Fix major bug with MultiGet, DeleteRange, and memtable Bloom #9453

pdillinger · 2022-01-26T23:39:36Z

Summary: MemTable::MultiGet was not considering range tombstones before
querying Bloom filter. This means range tombstones would be skipped for
keys (or prefixes) with no other entries in the memtable. This could cause
old values for a key (in SST files) to still show up until the range tombstone
covering it has been flushed.

This is fixed by essentially disabling the memtable Bloom filter when there
are any range tombstones. (This could be better optimized in the future, but
good enough for now.)

Did some other cleanup/optimization in the same code to (more than) offset
the cost of checking on range tombstones in more cases. There is now
notable improvement when memtable_whole_key_filtering and prefix_extractor
are used together (unusual), and this makes MultiGet closer to the Get
implementation.

Test Plan: new unit test added. Added memtable Bloom to crash test.

Performance testing

Build WAL-only DB (recovers to memtable):

TEST_TMPDIR=/dev/shm/rocksdb ./db_bench -benchmarks=fillrandom -num=1000000 -write_buffer_size=250000000

Query test command, to maximize sensitivity to the changed code:

TEST_TMPDIR=/dev/shm/rocksdb ./db_bench -use_existing_db -readonly -benchmarks=multireadrandom -num=10000000 -write_buffer_size=250000000 -memtable_bloom_size_ratio=0.015 -multiread_batched -batch_size=24 -threads=8 -memtable_whole_key_filtering=$MWKF -prefix_size=$PXS

(Note -num here is 10x larger for mostly memtable misses)
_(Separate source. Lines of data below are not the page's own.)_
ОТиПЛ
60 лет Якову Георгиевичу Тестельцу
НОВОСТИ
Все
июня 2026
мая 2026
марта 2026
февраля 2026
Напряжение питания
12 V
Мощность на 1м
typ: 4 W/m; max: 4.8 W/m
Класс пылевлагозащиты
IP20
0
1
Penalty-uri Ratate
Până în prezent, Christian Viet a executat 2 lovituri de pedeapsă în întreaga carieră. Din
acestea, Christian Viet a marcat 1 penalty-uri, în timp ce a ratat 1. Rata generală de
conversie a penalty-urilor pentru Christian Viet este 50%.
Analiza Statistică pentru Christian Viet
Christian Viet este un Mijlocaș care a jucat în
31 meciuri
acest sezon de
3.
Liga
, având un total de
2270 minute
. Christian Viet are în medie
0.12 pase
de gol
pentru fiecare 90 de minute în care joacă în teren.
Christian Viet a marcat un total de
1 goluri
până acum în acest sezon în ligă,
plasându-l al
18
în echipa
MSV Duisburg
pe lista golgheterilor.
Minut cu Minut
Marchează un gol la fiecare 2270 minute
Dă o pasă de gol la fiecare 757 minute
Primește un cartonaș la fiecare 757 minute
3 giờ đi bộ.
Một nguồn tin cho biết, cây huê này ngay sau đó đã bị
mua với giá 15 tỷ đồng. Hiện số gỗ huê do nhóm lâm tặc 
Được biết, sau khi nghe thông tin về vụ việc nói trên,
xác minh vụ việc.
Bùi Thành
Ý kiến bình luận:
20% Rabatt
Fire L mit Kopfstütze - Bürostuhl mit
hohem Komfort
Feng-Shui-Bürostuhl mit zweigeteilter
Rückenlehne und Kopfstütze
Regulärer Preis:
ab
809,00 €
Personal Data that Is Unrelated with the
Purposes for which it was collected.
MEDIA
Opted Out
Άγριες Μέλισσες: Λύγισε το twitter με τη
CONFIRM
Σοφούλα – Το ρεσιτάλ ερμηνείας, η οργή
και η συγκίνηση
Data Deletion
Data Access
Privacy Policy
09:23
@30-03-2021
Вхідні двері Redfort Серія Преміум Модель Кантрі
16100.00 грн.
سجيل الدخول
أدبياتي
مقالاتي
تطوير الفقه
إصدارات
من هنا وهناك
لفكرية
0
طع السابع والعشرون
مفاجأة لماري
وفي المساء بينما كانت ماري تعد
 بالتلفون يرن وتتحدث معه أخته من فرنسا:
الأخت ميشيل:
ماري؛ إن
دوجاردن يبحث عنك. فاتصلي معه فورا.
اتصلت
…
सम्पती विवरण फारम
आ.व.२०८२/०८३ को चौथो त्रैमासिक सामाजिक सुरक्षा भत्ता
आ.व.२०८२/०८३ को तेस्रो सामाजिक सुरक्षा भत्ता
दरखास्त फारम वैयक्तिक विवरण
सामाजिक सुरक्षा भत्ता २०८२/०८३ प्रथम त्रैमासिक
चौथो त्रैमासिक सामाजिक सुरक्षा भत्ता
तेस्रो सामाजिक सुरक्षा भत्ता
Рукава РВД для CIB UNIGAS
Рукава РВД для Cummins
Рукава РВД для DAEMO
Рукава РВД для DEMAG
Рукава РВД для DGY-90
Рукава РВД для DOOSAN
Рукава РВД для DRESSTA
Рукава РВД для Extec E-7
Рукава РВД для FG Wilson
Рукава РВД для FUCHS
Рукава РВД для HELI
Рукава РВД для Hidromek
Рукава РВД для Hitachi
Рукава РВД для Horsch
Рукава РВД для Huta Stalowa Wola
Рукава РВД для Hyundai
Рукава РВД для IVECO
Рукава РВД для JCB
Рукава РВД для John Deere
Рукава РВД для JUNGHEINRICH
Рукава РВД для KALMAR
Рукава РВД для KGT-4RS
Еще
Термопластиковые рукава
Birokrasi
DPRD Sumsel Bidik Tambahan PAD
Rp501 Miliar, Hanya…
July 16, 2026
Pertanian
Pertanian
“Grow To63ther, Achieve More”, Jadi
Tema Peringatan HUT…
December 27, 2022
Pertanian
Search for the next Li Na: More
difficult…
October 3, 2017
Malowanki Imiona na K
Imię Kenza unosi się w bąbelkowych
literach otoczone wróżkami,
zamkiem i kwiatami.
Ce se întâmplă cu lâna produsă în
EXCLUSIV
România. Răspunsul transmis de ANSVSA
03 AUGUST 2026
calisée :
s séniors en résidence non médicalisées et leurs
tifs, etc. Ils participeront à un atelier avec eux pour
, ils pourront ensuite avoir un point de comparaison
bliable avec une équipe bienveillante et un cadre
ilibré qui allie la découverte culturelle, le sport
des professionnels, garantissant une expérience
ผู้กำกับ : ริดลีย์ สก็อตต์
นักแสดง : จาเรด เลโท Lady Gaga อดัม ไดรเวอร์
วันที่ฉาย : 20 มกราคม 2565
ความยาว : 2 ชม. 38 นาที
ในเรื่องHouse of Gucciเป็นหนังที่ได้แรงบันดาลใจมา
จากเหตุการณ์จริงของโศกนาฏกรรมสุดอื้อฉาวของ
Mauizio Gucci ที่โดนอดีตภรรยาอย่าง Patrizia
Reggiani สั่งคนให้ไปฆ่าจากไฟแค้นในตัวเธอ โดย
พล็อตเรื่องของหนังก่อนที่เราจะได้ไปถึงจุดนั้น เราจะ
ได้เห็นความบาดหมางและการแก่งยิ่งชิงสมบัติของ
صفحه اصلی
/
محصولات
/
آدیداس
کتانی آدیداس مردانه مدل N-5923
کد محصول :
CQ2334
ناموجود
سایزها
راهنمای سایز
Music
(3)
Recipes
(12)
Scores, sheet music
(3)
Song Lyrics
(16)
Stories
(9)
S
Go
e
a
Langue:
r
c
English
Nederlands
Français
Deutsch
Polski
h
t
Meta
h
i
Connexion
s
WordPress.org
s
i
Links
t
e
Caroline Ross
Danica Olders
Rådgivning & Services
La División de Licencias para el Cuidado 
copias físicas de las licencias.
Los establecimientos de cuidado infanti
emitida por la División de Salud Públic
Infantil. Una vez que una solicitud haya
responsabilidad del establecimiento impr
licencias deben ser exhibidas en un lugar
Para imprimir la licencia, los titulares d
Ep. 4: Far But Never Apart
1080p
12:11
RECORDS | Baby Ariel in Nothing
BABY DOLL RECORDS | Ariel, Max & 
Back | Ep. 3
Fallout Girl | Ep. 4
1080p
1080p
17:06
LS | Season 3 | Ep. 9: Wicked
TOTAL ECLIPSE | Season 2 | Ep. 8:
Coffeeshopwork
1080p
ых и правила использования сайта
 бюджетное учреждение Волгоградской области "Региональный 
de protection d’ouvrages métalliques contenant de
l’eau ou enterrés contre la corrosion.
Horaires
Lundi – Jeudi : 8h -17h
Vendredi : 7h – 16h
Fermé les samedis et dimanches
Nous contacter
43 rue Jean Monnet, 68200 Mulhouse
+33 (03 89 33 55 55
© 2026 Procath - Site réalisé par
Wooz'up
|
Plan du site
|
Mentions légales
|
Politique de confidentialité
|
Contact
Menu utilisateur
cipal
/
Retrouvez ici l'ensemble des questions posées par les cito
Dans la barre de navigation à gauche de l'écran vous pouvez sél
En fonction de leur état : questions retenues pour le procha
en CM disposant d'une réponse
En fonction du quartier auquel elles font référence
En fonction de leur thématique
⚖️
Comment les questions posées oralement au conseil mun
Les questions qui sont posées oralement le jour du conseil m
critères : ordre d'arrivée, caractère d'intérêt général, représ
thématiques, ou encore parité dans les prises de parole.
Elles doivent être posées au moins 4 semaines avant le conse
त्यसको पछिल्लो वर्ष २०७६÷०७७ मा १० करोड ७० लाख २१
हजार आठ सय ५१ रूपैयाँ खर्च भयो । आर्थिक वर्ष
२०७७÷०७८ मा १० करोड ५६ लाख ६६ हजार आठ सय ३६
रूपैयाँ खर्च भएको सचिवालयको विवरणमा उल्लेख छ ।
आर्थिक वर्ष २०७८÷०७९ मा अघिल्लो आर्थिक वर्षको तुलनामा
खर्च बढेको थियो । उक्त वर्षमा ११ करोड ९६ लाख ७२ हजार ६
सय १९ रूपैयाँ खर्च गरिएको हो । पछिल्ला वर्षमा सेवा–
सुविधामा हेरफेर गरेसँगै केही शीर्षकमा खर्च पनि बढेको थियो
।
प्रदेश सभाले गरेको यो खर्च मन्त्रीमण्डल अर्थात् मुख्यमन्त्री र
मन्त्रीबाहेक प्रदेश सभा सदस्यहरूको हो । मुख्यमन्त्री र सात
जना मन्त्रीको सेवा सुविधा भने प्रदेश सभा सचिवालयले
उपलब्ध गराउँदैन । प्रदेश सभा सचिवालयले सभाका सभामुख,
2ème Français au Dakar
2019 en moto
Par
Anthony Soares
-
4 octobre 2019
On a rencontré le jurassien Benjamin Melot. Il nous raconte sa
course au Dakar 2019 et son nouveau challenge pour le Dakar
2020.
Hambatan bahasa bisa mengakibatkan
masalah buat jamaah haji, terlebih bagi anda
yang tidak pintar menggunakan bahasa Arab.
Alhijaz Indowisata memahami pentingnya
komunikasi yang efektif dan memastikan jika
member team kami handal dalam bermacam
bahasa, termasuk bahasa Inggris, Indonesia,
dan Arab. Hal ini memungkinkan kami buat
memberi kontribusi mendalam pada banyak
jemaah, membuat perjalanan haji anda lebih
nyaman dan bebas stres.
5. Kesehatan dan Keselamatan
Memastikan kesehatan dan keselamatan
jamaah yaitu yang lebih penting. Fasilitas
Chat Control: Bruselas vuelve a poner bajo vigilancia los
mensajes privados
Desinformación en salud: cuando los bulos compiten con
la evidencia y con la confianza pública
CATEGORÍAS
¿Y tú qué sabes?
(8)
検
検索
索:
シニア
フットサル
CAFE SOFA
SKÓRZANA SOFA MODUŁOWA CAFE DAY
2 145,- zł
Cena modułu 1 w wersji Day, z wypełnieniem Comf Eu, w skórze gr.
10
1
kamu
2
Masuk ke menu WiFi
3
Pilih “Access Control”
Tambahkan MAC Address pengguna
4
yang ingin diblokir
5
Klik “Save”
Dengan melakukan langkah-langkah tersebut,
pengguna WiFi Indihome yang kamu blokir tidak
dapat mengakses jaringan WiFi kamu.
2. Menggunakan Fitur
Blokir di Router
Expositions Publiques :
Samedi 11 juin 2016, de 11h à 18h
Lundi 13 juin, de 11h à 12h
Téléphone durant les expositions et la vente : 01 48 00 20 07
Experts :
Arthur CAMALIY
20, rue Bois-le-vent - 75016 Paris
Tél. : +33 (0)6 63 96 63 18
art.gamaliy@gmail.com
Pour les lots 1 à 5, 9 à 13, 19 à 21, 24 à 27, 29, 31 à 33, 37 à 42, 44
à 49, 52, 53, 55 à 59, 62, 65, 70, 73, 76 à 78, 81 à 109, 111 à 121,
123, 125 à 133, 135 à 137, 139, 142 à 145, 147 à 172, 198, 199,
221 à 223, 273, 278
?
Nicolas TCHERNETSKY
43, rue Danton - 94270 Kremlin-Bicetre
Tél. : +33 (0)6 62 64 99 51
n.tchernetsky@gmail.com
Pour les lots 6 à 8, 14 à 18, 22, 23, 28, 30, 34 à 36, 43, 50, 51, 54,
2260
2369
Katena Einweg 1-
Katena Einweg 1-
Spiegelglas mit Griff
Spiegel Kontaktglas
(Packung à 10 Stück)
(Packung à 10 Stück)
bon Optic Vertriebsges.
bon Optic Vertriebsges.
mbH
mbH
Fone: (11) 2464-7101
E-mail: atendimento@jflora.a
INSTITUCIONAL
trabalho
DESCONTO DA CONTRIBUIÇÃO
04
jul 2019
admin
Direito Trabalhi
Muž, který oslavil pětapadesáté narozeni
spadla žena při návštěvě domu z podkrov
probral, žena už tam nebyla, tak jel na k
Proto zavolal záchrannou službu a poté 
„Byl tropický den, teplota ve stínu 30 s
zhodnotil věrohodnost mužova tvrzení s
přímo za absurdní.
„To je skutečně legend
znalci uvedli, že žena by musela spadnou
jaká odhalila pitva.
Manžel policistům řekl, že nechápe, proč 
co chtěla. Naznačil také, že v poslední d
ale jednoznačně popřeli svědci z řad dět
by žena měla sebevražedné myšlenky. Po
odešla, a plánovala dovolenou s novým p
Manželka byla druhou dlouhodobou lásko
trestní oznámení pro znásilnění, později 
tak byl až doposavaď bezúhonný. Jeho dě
Before & after run simultaneously, average over 10 iterations per data point, ops/sec.

MWKF=0 PXS=0 (Bloom disabled)
Before: 5724844
After: 6722066

MWKF=0 PXS=7 (prefixes hardly unique; Bloom not useful)
Before: 9981319
After: 10237990

MWKF=0 PXS=8 (prefixes unique; Bloom useful)
Before: 12081715
After: 12117603

MWKF=1 PXS=0 (whole key Bloom useful)
Before: 11944354
After: 12096085

MWKF=1 PXS=7 (whole key Bloom useful in new version; prefixes not useful in old version)
Before: 9444299
After: 11826029

MWKF=1 PXS=7 (whole key Bloom useful in new version; prefixes useful in old version)
Before: 11784465
After: 11778591

Only in this last case is the 'before' slightly faster, perhaps because hashing prefixes is slightly faster than hashing whole keys. Otherwise, 'after' is faster.

facebook-github-bot · 2022-01-26T23:43:09Z

@pdillinger has imported this pull request. If you are a Meta employee, you can view this diff on Phabricator.

ajkr

LGTM

ajkr · 2022-01-27T00:47:36Z

db/memtable.cc

+        PERF_COUNTER_ADD(bloom_memtable_hit_count, 1);
+      } else if (whole_key) {
+        bloom_keys[num_keys] = iter->ukey_without_ts;
+        range_indexes[num_keys++] = iter.index();
      } else if (prefix_extractor_->InDomain(iter->ukey_without_ts)) {


Was it wrong to do this without checking memtable_whole_key_filtering?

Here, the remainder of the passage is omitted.